C’était difficile de garder
une idée spécifique en écrivant ce poème parce que j’ai voulu ajouter des
souvenirs d’enfance parce qu’ils sont un grand partie de l’expérience. Cependant, l’ajout de cette information
s’éloignerait du style de Michaux : j’ai écrit plusieurs versions longues
et verbeuses qui n’ont eu pas de tout l’air d’un poème de Michaux. Pour moi, la chose la plus importante était de
garder le style figuratif et direct sans confondre les lecteurs avec un souvenir
avec lequel ils ne s’identifient pas.

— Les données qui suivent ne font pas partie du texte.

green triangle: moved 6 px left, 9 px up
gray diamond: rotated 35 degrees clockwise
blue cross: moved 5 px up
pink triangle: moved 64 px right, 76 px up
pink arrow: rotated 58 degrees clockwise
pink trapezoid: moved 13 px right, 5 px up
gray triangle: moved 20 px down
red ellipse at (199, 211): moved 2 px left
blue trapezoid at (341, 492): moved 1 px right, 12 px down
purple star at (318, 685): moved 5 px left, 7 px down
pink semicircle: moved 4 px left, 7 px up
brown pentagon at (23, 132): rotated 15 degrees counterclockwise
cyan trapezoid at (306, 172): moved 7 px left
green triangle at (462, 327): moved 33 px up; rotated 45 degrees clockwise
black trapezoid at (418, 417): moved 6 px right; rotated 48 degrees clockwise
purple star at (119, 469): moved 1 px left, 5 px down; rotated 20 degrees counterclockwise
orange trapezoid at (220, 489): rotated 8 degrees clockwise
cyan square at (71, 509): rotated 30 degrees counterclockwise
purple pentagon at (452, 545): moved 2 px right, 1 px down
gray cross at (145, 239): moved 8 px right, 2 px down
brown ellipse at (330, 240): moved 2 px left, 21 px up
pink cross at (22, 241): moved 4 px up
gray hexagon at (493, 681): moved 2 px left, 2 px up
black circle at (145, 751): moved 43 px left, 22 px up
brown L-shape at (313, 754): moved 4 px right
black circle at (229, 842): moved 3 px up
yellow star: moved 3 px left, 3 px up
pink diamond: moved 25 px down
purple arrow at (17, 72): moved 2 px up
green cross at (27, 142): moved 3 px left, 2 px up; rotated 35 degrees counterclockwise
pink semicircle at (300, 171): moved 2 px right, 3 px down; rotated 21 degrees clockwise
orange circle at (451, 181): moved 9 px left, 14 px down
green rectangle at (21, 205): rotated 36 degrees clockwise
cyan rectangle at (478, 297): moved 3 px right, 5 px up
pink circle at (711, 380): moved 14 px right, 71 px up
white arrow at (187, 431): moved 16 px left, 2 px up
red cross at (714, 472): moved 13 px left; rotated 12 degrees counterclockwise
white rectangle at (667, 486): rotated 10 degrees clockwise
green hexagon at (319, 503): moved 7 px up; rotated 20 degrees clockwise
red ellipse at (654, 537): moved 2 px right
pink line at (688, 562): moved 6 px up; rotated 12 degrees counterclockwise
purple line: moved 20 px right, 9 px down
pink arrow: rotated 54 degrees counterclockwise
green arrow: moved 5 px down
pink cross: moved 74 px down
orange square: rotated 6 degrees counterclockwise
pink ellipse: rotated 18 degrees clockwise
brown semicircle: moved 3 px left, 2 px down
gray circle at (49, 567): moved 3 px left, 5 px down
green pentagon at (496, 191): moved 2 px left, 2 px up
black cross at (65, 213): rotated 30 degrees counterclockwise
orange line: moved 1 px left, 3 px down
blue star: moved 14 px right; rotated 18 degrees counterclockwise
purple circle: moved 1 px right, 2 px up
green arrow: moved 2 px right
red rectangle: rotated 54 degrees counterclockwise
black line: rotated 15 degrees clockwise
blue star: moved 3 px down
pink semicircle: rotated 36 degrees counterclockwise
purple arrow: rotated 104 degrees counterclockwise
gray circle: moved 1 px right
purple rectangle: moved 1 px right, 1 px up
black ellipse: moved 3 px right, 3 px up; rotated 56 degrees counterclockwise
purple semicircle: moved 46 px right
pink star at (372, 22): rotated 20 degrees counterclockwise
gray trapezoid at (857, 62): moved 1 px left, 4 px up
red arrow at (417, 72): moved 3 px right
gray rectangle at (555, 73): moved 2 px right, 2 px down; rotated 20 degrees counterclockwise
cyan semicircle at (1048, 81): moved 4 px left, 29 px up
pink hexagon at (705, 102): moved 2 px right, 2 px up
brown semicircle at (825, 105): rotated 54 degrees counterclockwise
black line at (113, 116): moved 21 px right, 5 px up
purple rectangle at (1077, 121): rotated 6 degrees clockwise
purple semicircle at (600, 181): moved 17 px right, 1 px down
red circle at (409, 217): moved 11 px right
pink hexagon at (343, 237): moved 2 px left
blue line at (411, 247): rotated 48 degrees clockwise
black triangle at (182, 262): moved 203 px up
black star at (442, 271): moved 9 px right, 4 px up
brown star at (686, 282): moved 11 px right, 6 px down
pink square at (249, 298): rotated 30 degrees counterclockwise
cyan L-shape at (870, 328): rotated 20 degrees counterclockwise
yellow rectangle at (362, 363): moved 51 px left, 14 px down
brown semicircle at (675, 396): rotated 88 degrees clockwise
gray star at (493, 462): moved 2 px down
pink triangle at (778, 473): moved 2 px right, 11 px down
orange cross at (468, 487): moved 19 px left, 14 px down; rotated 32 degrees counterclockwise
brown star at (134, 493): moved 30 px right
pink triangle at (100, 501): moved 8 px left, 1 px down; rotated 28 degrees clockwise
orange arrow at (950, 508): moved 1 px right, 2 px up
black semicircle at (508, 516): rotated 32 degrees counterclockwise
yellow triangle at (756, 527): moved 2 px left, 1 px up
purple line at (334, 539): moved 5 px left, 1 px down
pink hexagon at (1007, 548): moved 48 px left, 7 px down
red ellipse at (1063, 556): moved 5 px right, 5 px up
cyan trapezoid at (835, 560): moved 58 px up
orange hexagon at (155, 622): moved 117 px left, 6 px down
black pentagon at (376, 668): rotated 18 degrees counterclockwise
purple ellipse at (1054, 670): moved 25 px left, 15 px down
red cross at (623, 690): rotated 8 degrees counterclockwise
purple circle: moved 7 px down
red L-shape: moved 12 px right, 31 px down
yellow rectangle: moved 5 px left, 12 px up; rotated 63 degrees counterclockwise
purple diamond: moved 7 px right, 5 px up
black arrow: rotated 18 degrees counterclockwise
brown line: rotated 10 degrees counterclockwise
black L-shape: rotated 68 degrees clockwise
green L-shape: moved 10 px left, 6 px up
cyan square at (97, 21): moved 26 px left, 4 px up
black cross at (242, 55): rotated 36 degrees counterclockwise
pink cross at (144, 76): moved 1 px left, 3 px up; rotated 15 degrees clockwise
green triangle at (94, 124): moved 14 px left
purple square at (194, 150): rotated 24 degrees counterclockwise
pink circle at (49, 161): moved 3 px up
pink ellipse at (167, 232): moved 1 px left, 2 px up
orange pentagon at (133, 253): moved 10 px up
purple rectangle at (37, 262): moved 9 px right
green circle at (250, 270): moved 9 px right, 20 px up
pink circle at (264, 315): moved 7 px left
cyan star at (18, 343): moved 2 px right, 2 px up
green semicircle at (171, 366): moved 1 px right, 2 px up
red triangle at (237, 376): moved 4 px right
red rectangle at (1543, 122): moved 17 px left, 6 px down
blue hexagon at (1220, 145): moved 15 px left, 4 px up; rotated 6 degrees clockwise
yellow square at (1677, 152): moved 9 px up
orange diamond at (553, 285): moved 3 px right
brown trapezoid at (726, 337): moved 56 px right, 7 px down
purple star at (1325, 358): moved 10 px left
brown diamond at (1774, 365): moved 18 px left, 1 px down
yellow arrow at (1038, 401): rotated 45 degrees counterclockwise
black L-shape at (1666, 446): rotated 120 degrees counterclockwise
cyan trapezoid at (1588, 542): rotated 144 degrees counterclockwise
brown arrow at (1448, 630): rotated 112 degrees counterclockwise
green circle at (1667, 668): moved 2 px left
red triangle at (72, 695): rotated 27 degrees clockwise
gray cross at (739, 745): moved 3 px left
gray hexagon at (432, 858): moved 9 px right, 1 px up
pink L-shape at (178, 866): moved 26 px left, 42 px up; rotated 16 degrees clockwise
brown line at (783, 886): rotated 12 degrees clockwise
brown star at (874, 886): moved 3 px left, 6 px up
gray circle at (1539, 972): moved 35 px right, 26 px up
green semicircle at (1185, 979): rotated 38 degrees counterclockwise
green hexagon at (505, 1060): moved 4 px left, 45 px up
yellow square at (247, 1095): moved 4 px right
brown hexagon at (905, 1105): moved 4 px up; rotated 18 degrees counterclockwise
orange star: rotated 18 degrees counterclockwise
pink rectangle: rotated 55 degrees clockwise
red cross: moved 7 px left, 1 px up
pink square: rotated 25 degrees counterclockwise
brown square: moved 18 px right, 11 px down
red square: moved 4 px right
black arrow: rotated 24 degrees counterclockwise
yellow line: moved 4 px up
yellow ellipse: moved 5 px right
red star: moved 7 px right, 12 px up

A
partir de ce défi, la seule autre chose difficile était de trouver
l’inspiration initiale pour créer une œuvre dans le style de Michaux.
J’étais vraiment étonnée
par l’intensité de mon expérience dans la position sur le sol. Bien que ce soit une position que je prends
très fréquemment, je ne m’étais jamais rendu compte que je la prends si
fréquemment, et aussi que c’était une méthode de me reposer ou renoncer aux
batailles de la journée. J’étais étonnée
aussi par la difficulté de décrire les émotions sous une forme poétique en
gardant un style bref. Normalement,
j’écris dans une forme très longue avec beaucoup de mots, mais pas vraiment beaucoup
d’images. Je n’ai pas anticipé la
difficulté du style de Michaux.
Si je pouvais faire ce projet une deuxième fois,
je changerais le format du poème pour englober les deux aspects de mon
expérience émotionnelle, la position du corps et les souvenirs d’enfance qui
étaient aussi puissants que la position elle-même. Ce projet me permet d’apprendre à écrire la
poésie sous une forme différent avec des nouvelles idées : la relation
entre le corps et l’esprit. Cependant,
j’aimerais explorer une forme de la poésie qui englobe les styles de Michaux et
Sarraute en même temps.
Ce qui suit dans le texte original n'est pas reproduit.